Although the precise etiology of keratoacanthoma (KA) is unknown, KA is generally assumed to differentiate toward hair follicles based on previous studies of experimental carcinogenesis.

Methods

We performed a comprehensive immunohistochemical study of various follicular markers in all stages of KA. A total of 67 tumors, including 16 early or proliferative stage lesions, 43 well-developed stage lesions, five regressing stage lesions and three regressed stage lesions, were subjected to the analysis.

Results

CK15 (clone C8/144B), CK19 and CD34 were not expressed at any stage.
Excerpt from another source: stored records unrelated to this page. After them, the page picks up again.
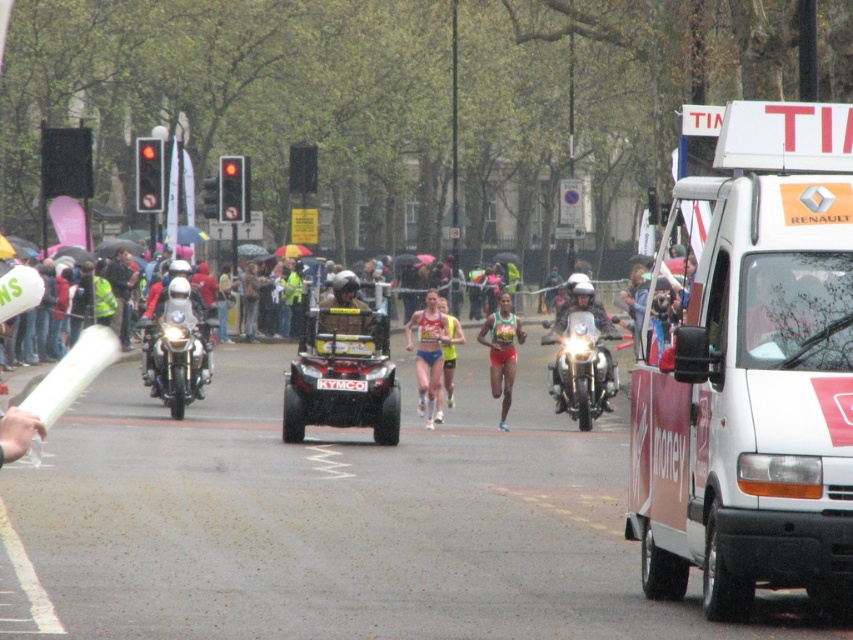 Who is more forward, (376, 316) or (415, 355)?

Point (376, 316)

Does point (335, 364) lie behind point (418, 362)?

No, it is not.

What are the coordinates of `metallic silver quad bike at center` in the screenshot? It's located at (341, 374).

Does shiny chrome motorcycle at left have a lesser width compared to matte blue shorts at center?

No, shiny chrome motorcycle at left is not thinner than matte blue shorts at center.

Who is lower down, shiny chrome motorcycle at left or matte blue shorts at center?

Positioned lower is matte blue shorts at center.

Between point (180, 314) and point (430, 305), which one is positioned behind?

Point (180, 314)

You are a GUI agent. You are given a task and a screenshot of the screen. Output one action in this format:
    pyautogui.click(x=<x>, y=<y>)
    Task: Click on the shiny chrome motorcycle at left
    The height and width of the screenshot is (640, 853).
    Given the screenshot: What is the action you would take?
    pyautogui.click(x=177, y=358)

Is point (595, 406) more distant than point (490, 324)?

Yes.

The height and width of the screenshot is (640, 853). What do you see at coordinates (582, 368) in the screenshot? I see `shiny chrome motorcycle at center` at bounding box center [582, 368].

This screenshot has width=853, height=640. Identify the location of shiny chrome motorcycle at center. (582, 368).

Image resolution: width=853 pixels, height=640 pixels. Find the location of `shiny chrome motorcycle at center`. shiny chrome motorcycle at center is located at coordinates (582, 368). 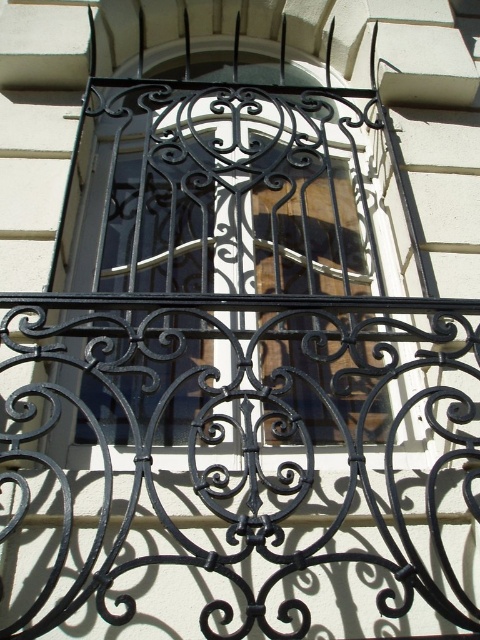 Question: Can you confirm if black wrought iron balcony at center is smaller than black wrought iron at center?

Choices:
 (A) yes
 (B) no

Answer: (B)

Question: Which point is closer to the camera?

Choices:
 (A) (84, 531)
 (B) (249, 353)

Answer: (A)

Question: Does black wrought iron balcony at center lie behind black wrought iron at center?

Choices:
 (A) yes
 (B) no

Answer: (B)

Question: Which point is closer to the camera?

Choices:
 (A) black wrought iron at center
 (B) black wrought iron balcony at center

Answer: (B)

Question: Which of the following is the farthest from the observer?

Choices:
 (A) black wrought iron at center
 (B) black wrought iron balcony at center

Answer: (A)

Question: From the image, what is the correct spatial relationship of black wrought iron balcony at center in relation to black wrought iron at center?

Choices:
 (A) right
 (B) left

Answer: (A) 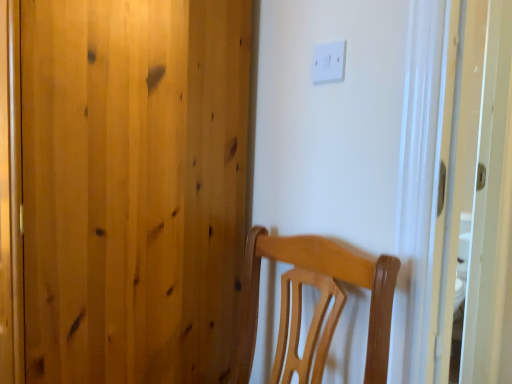 Locate an element on the screen. The height and width of the screenshot is (384, 512). natural wood door at center is located at coordinates (133, 188).

The height and width of the screenshot is (384, 512). What do you see at coordinates (133, 188) in the screenshot?
I see `natural wood door at center` at bounding box center [133, 188].

Where is `white plastic light switch at upper center`? The height and width of the screenshot is (384, 512). white plastic light switch at upper center is located at coordinates (329, 62).

Image resolution: width=512 pixels, height=384 pixels. Describe the element at coordinates (329, 62) in the screenshot. I see `white plastic light switch at upper center` at that location.

This screenshot has height=384, width=512. Identify the location of natural wood door at center. (133, 188).

Is natural wood door at center to the left or to the right of white plastic light switch at upper center in the image?

Clearly, natural wood door at center is on the left of white plastic light switch at upper center in the image.

Consider the image. Which is in front, natural wood door at center or white plastic light switch at upper center?

natural wood door at center is in front.

Considering the points (206, 325) and (326, 72), which point is in front, point (206, 325) or point (326, 72)?

The point (326, 72) is closer to the camera.

From the image's perspective, which one is positioned higher, natural wood door at center or white plastic light switch at upper center?

white plastic light switch at upper center, from the image's perspective.

From a real-world perspective, who is located lower, natural wood door at center or white plastic light switch at upper center?

From a 3D spatial view, natural wood door at center is below.

Does natural wood door at center have a lesser width compared to white plastic light switch at upper center?

No.

Is natural wood door at center taller or shorter than white plastic light switch at upper center?

Considering their sizes, natural wood door at center has more height than white plastic light switch at upper center.

Between natural wood door at center and white plastic light switch at upper center, which one has smaller size?

Smaller between the two is white plastic light switch at upper center.

Would you say natural wood door at center is inside or outside white plastic light switch at upper center?

natural wood door at center is spatially situated outside white plastic light switch at upper center.

Is natural wood door at center far away from white plastic light switch at upper center?

No, natural wood door at center is in close proximity to white plastic light switch at upper center.

Is natural wood door at center oriented away from white plastic light switch at upper center?

No, natural wood door at center is not facing the opposite direction of white plastic light switch at upper center.

Can you tell me how much natural wood door at center and white plastic light switch at upper center differ in facing direction?

0.631 degrees separate the facing orientations of natural wood door at center and white plastic light switch at upper center.

Identify the location of door that is under the white plastic light switch at upper center (from a real-world perspective). (133, 188).

Considering the positions of objects white plastic light switch at upper center and natural wood door at center in the image provided, who is more to the right, white plastic light switch at upper center or natural wood door at center?

Positioned to the right is white plastic light switch at upper center.

Considering the relative positions of white plastic light switch at upper center and natural wood door at center in the image provided, is white plastic light switch at upper center in front of natural wood door at center?

No, the depth of white plastic light switch at upper center is greater than that of natural wood door at center.

Which point is more distant from viewer, (326, 47) or (219, 378)?

The point (219, 378) is farther from the camera.

From the image's perspective, is white plastic light switch at upper center on top of natural wood door at center?

Yes, from the image's perspective, white plastic light switch at upper center is on top of natural wood door at center.

From a real-world perspective, who is located lower, white plastic light switch at upper center or natural wood door at center?

From a 3D spatial view, natural wood door at center is below.

In terms of width, does white plastic light switch at upper center look wider or thinner when compared to natural wood door at center?

In the image, white plastic light switch at upper center appears to be more narrow than natural wood door at center.

Considering the relative sizes of white plastic light switch at upper center and natural wood door at center in the image provided, is white plastic light switch at upper center shorter than natural wood door at center?

Yes, white plastic light switch at upper center is shorter than natural wood door at center.

Is white plastic light switch at upper center bigger or smaller than natural wood door at center?

Clearly, white plastic light switch at upper center is smaller in size than natural wood door at center.

Is white plastic light switch at upper center surrounding natural wood door at center?

That's incorrect, natural wood door at center is not inside white plastic light switch at upper center.

Would you say white plastic light switch at upper center is a long distance from natural wood door at center?

No.

Is white plastic light switch at upper center positioned with its back to natural wood door at center?

No, white plastic light switch at upper center's orientation is not away from natural wood door at center.

How much distance is there between white plastic light switch at upper center and natural wood door at center?

The distance of white plastic light switch at upper center from natural wood door at center is 19.94 inches.

I want to click on door beneath the white plastic light switch at upper center (from a real-world perspective), so click(x=133, y=188).

Find the location of `door located below the white plastic light switch at upper center (from the image's perspective)`. door located below the white plastic light switch at upper center (from the image's perspective) is located at coordinates (133, 188).

Find the location of a particular element. Image resolution: width=512 pixels, height=384 pixels. door that is in front of the white plastic light switch at upper center is located at coordinates (133, 188). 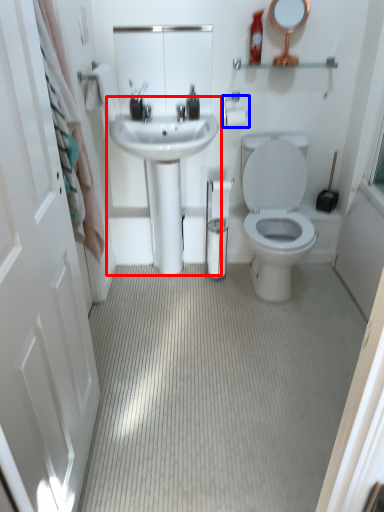 Question: Which object appears farthest to the camera in this image, sink (highlighted by a red box) or towel bar (highlighted by a blue box)?

Choices:
 (A) sink
 (B) towel bar

Answer: (B) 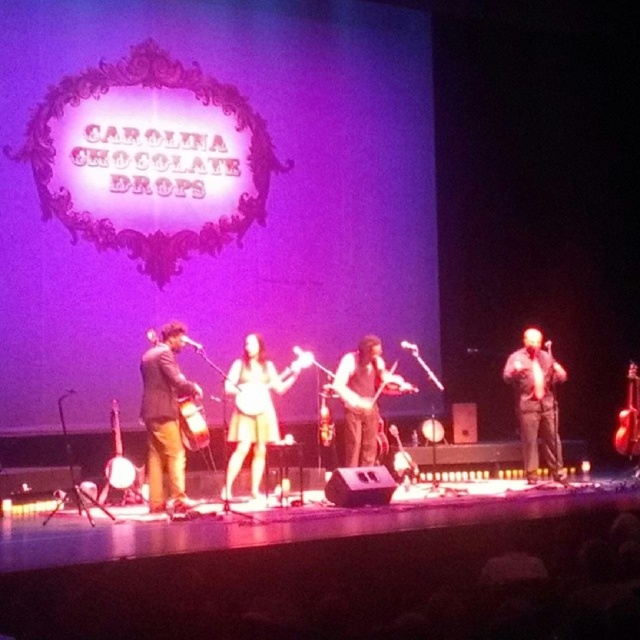 Between brown leather banjo at center and matte wood banjo at center, which one appears on the left side from the viewer's perspective?

From the viewer's perspective, brown leather banjo at center appears more on the left side.

Who is more distant from viewer, (x=170, y=413) or (x=189, y=429)?

The point (x=189, y=429) is more distant.

This screenshot has width=640, height=640. Find the location of `brown leather banjo at center`. brown leather banjo at center is located at coordinates (164, 419).

Is brown leather banjo at center below metallic gold banjo at center?

No, brown leather banjo at center is not below metallic gold banjo at center.

Is brown leather banjo at center thinner than metallic gold banjo at center?

No.

Is point (172, 404) closer to camera compared to point (330, 413)?

Yes.

Locate an element on the screen. brown leather banjo at center is located at coordinates (164, 419).

From the picture: Which is more to the left, brown leather banjo at center or wooden violin at center?

brown leather banjo at center is more to the left.

The width and height of the screenshot is (640, 640). In order to click on brown leather banjo at center in this screenshot , I will do pyautogui.click(x=164, y=419). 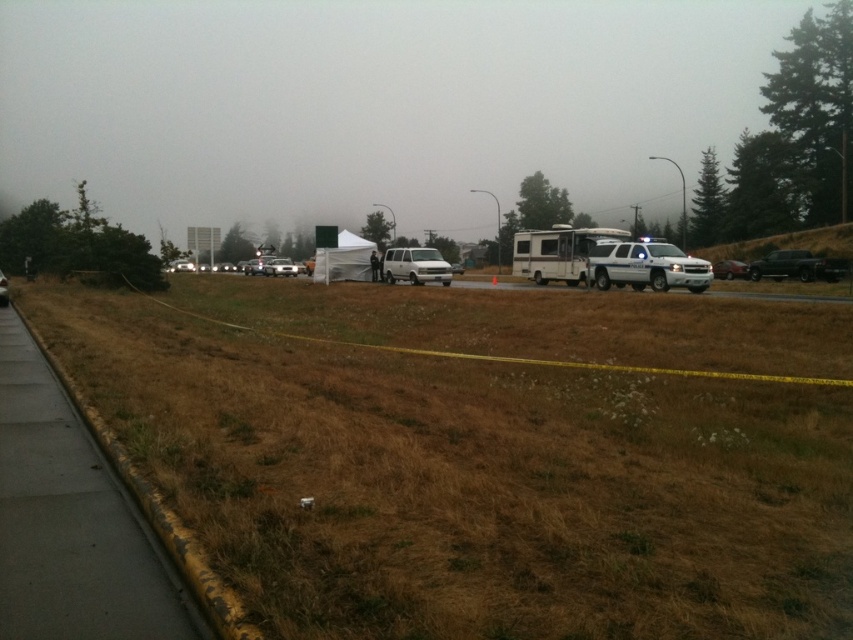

CK1, CK10, CK16, CK17, CK15 (clone LHK15) and calretinin showed dynamic changes in their expression in KA depending on the stage.

Conclusions

KA is a follicular neoplasm with infundibular/isthmic (upper segmental region of hair follicles) differentiation. It is considered that early or proliferative stage tumors show keratin-filled invaginations with infundibular differentiation and gradual isthmic differentiation. Well-developed examples of KA generally show isthmic differentiation in the whole lesions. The regressed stage KAs lose the features of this type of follicular differentiation and show epidermal characteristics. No expression of CK15 (clone C8/144B) was observed in KAs, although this finding is insufficient to completely rule out the correlation between the regression of KA and the hair follicle cycle.